-- ENTRIES SUPPLIED follows --

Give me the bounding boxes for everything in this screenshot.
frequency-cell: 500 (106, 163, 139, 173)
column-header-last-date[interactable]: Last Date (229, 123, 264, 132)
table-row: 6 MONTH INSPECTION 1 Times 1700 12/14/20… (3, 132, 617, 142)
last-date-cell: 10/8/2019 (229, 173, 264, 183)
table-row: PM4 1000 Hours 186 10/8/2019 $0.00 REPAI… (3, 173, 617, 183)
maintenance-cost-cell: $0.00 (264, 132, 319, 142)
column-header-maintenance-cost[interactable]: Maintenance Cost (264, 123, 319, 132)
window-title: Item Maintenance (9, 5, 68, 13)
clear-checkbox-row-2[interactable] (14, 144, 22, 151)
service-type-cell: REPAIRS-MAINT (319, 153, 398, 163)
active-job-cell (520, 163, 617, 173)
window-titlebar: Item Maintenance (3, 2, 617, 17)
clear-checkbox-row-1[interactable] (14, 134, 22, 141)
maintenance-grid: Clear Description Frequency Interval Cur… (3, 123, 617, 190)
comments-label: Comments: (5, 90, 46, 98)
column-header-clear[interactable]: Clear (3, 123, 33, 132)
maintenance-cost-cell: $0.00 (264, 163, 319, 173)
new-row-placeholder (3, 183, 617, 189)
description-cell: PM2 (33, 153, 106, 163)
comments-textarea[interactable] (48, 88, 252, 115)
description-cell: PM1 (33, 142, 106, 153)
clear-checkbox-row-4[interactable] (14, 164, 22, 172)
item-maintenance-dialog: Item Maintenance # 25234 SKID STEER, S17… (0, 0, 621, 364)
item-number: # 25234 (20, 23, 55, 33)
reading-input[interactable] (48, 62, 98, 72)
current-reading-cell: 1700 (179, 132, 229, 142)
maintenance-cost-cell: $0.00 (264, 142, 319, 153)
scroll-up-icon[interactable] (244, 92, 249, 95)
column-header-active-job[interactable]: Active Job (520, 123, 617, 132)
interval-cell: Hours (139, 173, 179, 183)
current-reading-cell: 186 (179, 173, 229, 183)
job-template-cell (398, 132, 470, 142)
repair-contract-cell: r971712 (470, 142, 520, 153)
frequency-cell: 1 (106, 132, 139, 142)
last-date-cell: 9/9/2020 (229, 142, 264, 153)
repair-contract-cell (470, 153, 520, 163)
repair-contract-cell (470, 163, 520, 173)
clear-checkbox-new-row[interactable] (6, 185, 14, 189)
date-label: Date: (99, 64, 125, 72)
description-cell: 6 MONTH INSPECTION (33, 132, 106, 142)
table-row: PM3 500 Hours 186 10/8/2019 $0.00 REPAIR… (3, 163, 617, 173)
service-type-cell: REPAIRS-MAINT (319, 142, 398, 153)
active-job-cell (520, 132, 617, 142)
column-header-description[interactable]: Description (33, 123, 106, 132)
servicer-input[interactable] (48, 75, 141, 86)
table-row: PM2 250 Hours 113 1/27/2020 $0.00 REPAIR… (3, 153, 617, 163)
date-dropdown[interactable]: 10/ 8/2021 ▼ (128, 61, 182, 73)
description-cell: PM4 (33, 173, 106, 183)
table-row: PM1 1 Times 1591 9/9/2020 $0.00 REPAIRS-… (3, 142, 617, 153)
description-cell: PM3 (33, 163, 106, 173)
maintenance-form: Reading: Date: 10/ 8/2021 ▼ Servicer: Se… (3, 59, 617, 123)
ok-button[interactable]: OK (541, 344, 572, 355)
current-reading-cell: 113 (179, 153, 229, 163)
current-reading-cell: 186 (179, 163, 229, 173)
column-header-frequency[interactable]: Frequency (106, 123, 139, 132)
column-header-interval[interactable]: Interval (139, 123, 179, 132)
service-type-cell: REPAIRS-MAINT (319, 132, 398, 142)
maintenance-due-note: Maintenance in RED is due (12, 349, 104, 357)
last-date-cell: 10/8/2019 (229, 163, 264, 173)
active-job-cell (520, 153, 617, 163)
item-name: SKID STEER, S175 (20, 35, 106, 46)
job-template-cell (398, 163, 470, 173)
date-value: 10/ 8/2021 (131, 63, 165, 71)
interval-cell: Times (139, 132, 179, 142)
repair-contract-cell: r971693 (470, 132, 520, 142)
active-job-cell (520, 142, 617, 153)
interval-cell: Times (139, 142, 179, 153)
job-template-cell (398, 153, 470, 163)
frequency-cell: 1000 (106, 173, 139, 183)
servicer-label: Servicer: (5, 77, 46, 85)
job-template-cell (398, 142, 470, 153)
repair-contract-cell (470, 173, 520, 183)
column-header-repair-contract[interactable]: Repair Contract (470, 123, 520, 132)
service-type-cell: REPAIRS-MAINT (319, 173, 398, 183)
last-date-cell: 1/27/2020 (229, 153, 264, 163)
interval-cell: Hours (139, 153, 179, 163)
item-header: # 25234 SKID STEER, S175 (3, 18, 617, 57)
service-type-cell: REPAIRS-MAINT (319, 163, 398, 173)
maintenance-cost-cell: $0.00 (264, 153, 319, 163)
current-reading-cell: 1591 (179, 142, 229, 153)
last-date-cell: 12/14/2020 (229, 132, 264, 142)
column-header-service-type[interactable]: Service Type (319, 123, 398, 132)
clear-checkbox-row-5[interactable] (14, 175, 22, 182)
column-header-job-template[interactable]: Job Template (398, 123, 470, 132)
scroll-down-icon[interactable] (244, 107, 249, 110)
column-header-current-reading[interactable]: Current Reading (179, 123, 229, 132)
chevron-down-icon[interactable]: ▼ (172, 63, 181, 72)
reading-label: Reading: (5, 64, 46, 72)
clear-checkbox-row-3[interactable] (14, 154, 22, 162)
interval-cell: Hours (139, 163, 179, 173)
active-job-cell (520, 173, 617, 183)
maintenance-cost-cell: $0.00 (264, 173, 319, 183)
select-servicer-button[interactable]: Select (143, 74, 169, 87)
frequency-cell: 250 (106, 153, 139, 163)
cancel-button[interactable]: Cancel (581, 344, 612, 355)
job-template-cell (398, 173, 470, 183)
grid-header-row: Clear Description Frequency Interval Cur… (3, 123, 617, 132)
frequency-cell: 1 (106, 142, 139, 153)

-- ENTRIES SUPPLIED concluded --
-- ENTRIES SUPPLIED follows --

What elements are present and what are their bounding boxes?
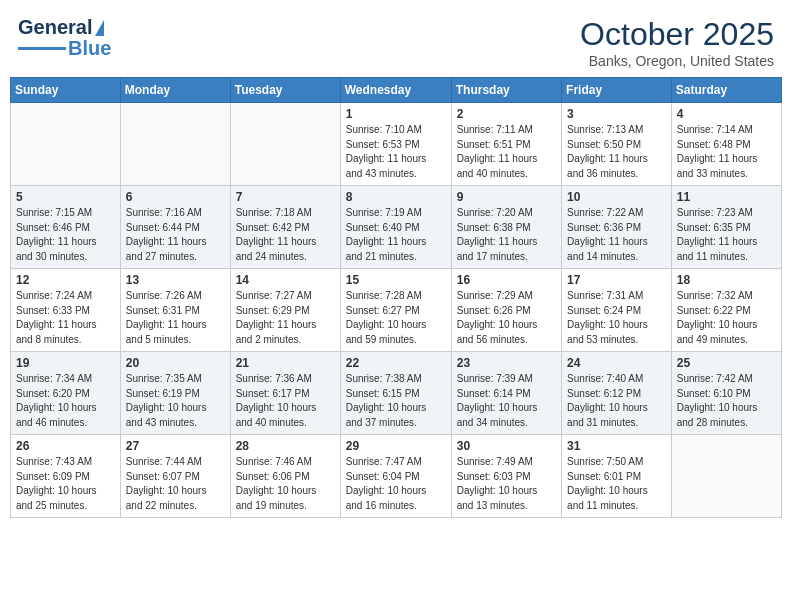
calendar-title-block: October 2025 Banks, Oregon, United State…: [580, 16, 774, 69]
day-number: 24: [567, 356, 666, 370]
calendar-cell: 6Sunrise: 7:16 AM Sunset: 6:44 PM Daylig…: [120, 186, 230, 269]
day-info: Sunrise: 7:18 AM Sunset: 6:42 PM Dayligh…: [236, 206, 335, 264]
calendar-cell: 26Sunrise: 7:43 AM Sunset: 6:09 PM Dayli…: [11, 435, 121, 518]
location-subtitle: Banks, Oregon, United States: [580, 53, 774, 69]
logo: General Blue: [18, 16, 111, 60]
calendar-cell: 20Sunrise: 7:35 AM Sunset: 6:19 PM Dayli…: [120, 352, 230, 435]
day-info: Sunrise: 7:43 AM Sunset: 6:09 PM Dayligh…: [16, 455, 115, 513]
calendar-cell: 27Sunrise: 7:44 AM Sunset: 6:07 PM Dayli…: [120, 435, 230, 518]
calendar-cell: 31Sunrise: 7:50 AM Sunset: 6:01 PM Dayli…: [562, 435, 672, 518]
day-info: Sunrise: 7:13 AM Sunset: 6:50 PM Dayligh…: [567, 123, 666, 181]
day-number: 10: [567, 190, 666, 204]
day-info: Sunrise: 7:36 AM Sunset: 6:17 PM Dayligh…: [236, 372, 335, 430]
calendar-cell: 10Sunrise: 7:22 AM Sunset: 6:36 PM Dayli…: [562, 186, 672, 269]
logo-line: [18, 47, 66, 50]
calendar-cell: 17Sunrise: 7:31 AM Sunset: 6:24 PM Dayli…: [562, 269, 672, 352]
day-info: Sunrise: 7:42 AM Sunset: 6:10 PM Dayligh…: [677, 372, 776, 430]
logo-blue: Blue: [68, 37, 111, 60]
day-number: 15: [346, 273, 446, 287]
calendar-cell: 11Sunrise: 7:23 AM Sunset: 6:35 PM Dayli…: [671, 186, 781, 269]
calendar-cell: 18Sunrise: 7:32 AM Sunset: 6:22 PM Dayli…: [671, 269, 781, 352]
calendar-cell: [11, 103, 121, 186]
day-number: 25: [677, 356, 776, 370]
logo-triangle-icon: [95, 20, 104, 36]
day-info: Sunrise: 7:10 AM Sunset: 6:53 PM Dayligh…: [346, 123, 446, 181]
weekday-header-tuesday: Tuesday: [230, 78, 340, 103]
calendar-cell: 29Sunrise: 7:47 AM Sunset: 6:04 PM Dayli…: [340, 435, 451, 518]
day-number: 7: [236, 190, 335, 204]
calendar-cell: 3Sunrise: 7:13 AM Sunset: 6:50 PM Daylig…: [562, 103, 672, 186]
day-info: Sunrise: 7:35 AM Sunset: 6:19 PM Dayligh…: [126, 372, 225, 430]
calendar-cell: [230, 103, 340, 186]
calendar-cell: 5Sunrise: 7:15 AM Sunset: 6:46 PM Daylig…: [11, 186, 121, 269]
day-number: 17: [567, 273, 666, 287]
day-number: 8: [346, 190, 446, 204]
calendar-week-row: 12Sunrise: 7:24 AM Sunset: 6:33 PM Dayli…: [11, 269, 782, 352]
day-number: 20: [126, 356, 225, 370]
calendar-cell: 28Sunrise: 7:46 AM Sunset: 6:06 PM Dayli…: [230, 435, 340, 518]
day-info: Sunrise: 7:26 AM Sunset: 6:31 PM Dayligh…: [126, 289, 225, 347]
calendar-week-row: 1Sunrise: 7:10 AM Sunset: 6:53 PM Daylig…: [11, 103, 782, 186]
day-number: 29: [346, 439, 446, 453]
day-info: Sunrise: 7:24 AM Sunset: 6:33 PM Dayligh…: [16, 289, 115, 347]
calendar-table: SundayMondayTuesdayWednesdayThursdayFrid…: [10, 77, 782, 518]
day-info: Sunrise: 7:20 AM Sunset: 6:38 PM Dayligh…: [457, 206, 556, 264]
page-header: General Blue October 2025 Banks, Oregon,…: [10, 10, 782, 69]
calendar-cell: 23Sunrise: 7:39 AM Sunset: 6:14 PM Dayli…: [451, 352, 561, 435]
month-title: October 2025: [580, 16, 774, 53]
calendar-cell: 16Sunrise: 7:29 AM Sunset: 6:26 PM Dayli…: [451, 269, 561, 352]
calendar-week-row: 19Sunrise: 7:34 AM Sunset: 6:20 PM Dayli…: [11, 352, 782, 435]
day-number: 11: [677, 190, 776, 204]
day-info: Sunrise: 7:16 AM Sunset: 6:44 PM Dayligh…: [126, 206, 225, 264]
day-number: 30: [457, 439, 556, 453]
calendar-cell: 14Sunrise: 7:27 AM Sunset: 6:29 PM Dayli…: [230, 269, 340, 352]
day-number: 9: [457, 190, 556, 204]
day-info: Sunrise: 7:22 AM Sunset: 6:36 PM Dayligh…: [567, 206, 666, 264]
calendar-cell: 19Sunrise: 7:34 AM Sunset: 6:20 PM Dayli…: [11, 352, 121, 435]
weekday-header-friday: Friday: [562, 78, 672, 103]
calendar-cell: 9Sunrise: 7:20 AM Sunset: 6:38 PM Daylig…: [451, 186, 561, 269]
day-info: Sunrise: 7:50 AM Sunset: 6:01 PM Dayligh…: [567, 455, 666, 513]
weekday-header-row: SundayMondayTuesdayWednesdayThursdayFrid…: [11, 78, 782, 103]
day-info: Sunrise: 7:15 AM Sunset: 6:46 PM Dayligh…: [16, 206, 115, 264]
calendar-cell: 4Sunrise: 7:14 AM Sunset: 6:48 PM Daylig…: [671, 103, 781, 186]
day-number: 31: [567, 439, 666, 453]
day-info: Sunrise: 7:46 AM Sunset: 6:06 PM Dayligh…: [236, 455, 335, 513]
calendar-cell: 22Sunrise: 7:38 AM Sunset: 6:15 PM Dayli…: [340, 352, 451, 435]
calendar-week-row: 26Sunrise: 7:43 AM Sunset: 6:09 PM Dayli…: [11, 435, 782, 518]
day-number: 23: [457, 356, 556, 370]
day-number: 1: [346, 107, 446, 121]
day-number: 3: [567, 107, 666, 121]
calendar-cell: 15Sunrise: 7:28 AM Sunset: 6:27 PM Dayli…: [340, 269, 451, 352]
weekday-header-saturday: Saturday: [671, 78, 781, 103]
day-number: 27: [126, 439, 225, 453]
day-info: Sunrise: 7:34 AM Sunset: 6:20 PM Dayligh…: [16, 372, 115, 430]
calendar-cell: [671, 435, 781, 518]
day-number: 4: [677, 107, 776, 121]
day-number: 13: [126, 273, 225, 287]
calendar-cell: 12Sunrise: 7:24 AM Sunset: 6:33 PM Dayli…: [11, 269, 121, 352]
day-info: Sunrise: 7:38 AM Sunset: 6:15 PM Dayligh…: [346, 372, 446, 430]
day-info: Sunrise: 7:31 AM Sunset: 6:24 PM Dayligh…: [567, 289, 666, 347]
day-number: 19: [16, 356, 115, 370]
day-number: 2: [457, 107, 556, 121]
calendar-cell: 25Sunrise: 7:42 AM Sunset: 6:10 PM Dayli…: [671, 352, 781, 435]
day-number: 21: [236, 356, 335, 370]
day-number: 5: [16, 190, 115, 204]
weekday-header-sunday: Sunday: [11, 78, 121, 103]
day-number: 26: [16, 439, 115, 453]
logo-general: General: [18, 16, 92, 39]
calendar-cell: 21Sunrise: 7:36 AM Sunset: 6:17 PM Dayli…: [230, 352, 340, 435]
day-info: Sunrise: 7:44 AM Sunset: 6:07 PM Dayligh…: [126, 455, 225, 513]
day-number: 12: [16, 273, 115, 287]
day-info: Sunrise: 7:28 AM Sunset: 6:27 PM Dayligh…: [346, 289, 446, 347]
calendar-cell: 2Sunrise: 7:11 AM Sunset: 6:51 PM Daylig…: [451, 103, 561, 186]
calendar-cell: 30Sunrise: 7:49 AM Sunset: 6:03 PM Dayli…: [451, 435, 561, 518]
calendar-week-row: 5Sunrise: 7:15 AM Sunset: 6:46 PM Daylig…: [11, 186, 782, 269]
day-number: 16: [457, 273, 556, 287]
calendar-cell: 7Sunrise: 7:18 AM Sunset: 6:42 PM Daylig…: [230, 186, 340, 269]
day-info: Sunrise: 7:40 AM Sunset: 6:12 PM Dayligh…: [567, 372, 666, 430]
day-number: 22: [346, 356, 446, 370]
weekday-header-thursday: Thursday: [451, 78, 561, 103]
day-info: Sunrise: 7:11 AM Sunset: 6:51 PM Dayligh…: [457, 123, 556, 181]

-- ENTRIES SUPPLIED concluded --

* TASK GOAL *
Wherever the string "scroll" appears in the data above, copy the line it sits in.

* TASK OUTPUT *
scroll-up-icon[interactable] (244, 92, 249, 95)
scroll-down-icon[interactable] (244, 107, 249, 110)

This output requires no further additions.